GP: You are going to be presenting your three self-published new comics works at Sweet Action. However, this is not the first time you have been involved with the comics medium. According to your profile on Monkey Brain Comics, you were the artist for Issue #7 of Amazing Forest written by Erick Freitas and Ulises Farinas. Can you tell us more about your time there and while you were inspired to create art by your childhood with comic books, was this particular collaboration the transition point to you creating your own comics work?
ASH: I was actually asked to do the story “Nonbelievers” for Amazing Forest just as I was finishing the final art on my third comic.

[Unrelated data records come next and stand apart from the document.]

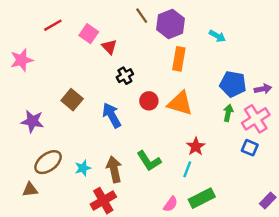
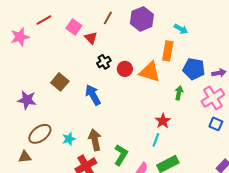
brown line: (142, 16) -> (108, 18), moved, turned 64
orange rectangle: (179, 59) -> (168, 51), moved
pink star: (22, 60) -> (20, 37), moved
red circle: (149, 101) -> (125, 69), moved
orange triangle: (180, 103) -> (150, 72), moved
green arrow: (228, 113) -> (179, 93), moved
blue square: (250, 148) -> (216, 124), moved
green L-shape: (149, 161) -> (121, 155), moved, turned -115

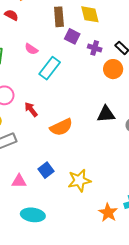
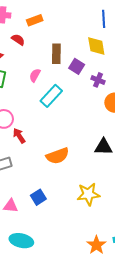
brown rectangle: (59, 17) -> (56, 54), moved
pink semicircle: (31, 49) -> (35, 75), turned 80
red arrow: (31, 109) -> (19, 136), moved
yellow star: (79, 181) -> (88, 194), moved

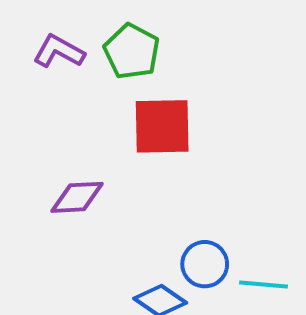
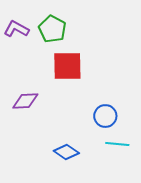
blue circle: (205, 264) -> (105, 116), moved

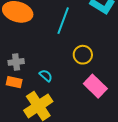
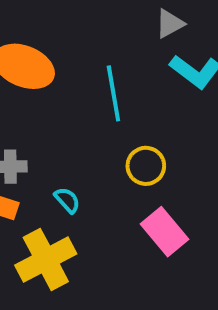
cyan line: (63, 21) -> (113, 93), turned -36

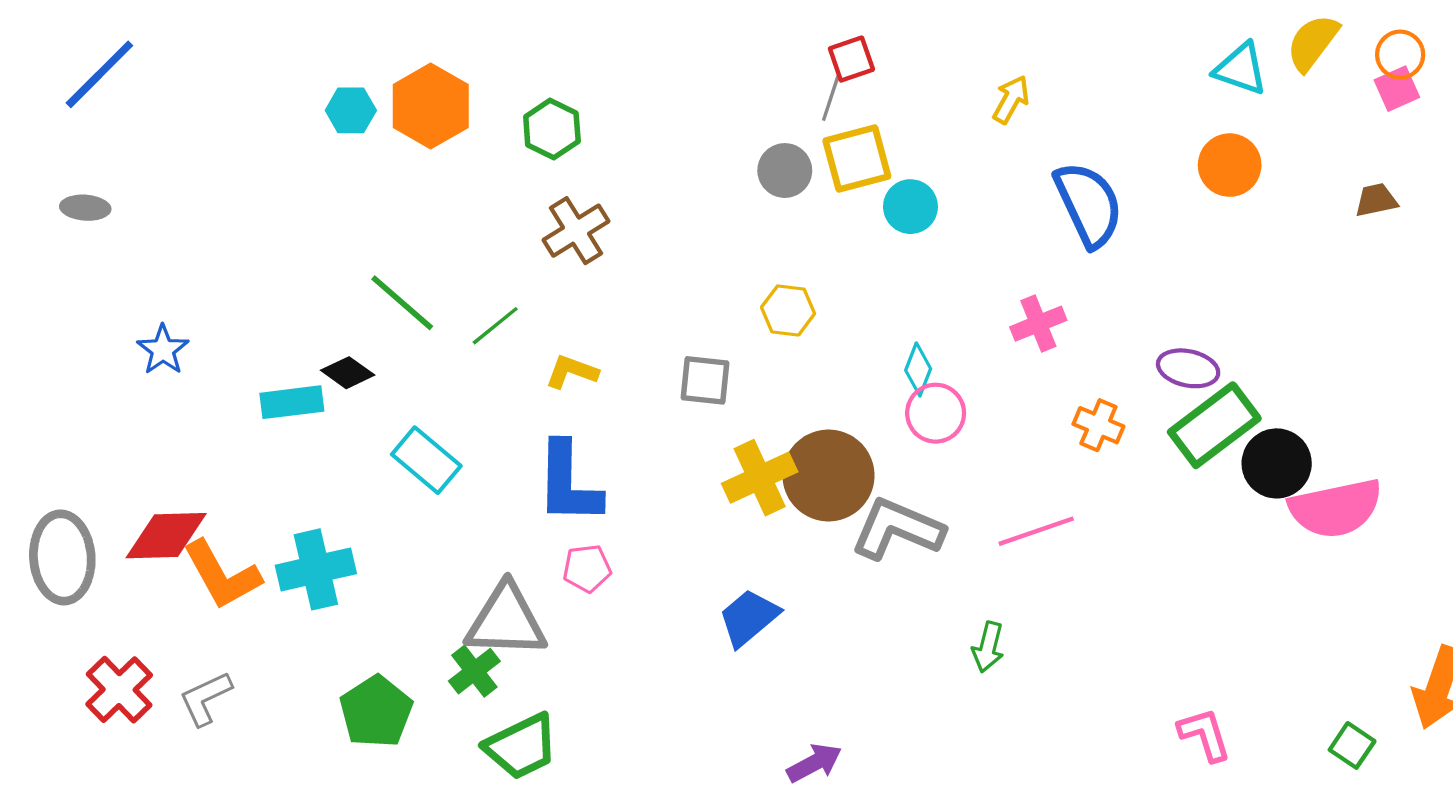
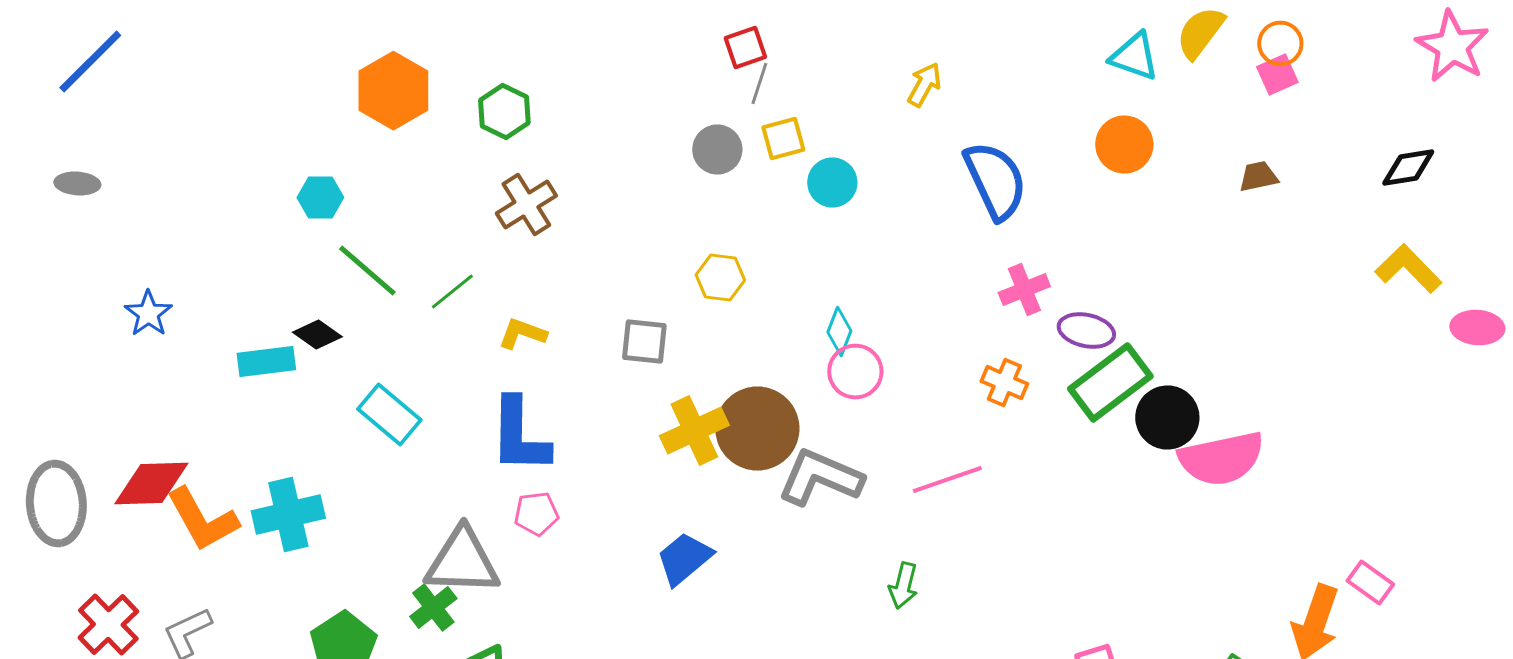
red square: (851, 59) -> (745, 48), moved
cyan hexagon: (351, 110) -> (320, 198), moved
yellow square: (857, 158) -> (783, 138), size x0.7
pink cross: (1038, 324) -> (1024, 290), moved

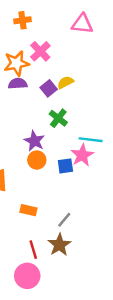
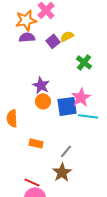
green cross: (58, 118) -> (84, 62), moved
cyan line: (91, 140) -> (88, 116), moved
blue square: (65, 166) -> (67, 106), size x1.5
red line: (33, 250) -> (32, 182), moved, turned -49

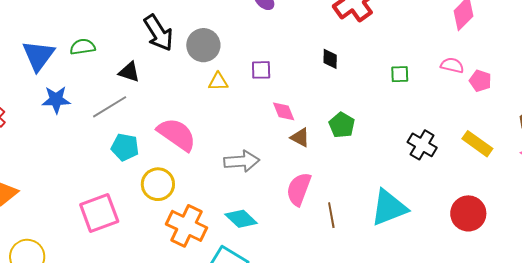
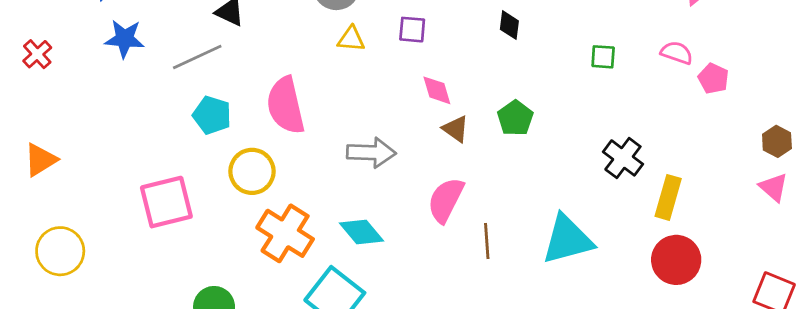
pink semicircle: (177, 134) -> (286, 105), turned -144
yellow rectangle: (477, 144) -> (668, 197), moved, turned 64

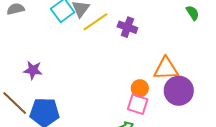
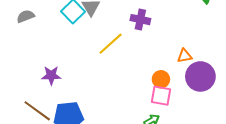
yellow line: (95, 22) -> (111, 44), moved
orange triangle: (166, 69) -> (185, 56), size x0.6

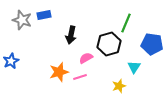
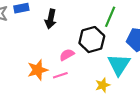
black arrow: (71, 35) -> (51, 19), moved
cyan triangle: (134, 67) -> (119, 64), size x1.6

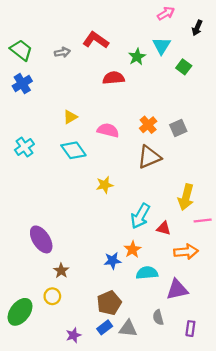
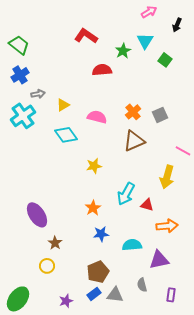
gray arrow: (62, 52) -> (38, 94), moved
cyan cross: (24, 147) -> (23, 116), moved, size x1.4
pink line: (203, 221) -> (183, 151), moved, turned 35
orange star: (133, 249) -> (93, 208), moved
green ellipse: (20, 312) -> (18, 299), moved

They needed an eight page story done and asked me to do it. I’d been recommended by another comic artist on twitter and I read the pages and knew that I’d be able to fit it into my schedule. It was my first professional comics gig and I’m grateful that I was asked to do it. I was sent a script and just went hardcore over five days, drew the whole thing inked it, lettered it and sent it back finished. It was a whirlwind and they were really happy with the results. I’ve wanted to do my own comics for years, I just had to be able to book off the time to do it. I only did a few other commissioned paintings during the time so I wasn’t making any real money while I drew the comics. It was a huge learning curve and I came out the other side with a product that I think people are going to really enjoy.
GP: What are your favourite drawings or sketches for your Sweet Action show at Seven Crowns Tattoo so far?
ASH: That’s a tough one, each piece has a little something about it that I like, whether it’s a facial expression or a pose, maybe I did some nice colouring with the Copic markers on a certain piece. I like things that are funny, hard core comic guy poses are cool but if I can do something like MODOK wearing a beer can hat or getting to draw a character like Wez from The Road Warrior those one’s stand out for me.
GP: Can you tell us more about your three comics works: The Homeless G-Men, Crypto Zombic, and Battle Rally?
ASH: As a whole I wanted them to be fun. I wanted people who don’t consider themselves hard core comic fans to enjoy them: that there isn’t an intimidation factor, that they were more like great B-movie VHS films than serious investigations into what it means to be a hero or plots that were too esoteric to follow. Here’s a breakdown of what each comic is about:
THE HOMELESS G-MEN is about a team of cops hunted by the very city they swore to protect race to clear their name: a “good time noir” for fans of Eric Powell’s The Goon and Will Eisner’s The Spirit.
CRYPTO-ZOMBIC is about the only surviving scientist of an experiment gone horribly wrong as he returns to the Island of Isla Sopresa: populated with zombies, monsters that were thought to be the stuff of legend and a whole bunch of psychopaths. It’s a tale of mad science and ghastly creatures. If you loved the game Altered Beast or any 80’s action film, CZ is the book for you.
Finally get ready for BATTLE RALLY! In the near future teams of racers risk life and limb for glory and product endorsements, will the members of “Team Juicy Blast” win the gold or tear themselves apart before they even place? Battle Rally combines vehicle combat and giant robot battles in explosive action for fans of Voltron, The Shogun Warriors and Death Race.